Data entries ::
════
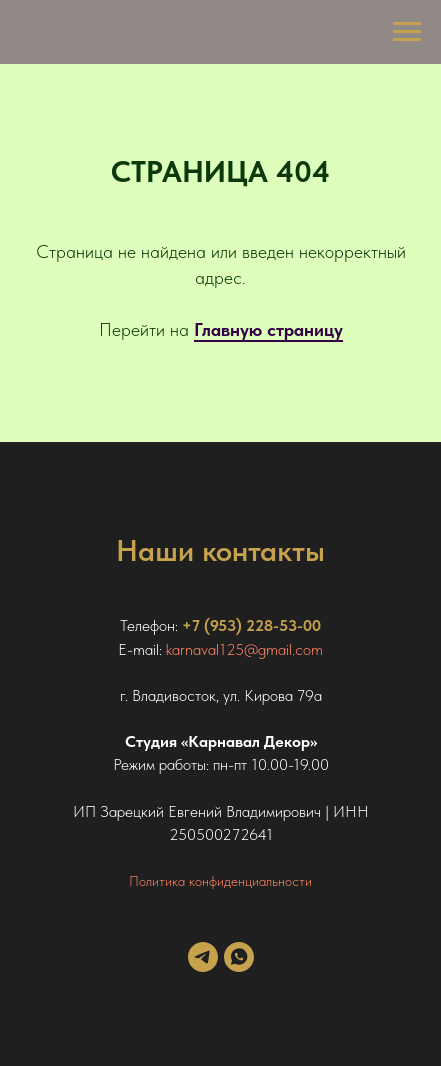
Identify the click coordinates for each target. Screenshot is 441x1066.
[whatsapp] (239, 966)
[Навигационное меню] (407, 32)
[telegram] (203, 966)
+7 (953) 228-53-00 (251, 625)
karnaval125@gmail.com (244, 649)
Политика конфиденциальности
════
Copy the data above word for word. Pictures stay out.

Task output ::
Identify the click coordinates for each target. Screenshot is 441x1066.
[whatsapp] (239, 966)
[Навигационное меню] (407, 32)
[telegram] (203, 966)
+7 (953) 228-53-00 (251, 625)
karnaval125@gmail.com (244, 649)
Политика конфиденциальности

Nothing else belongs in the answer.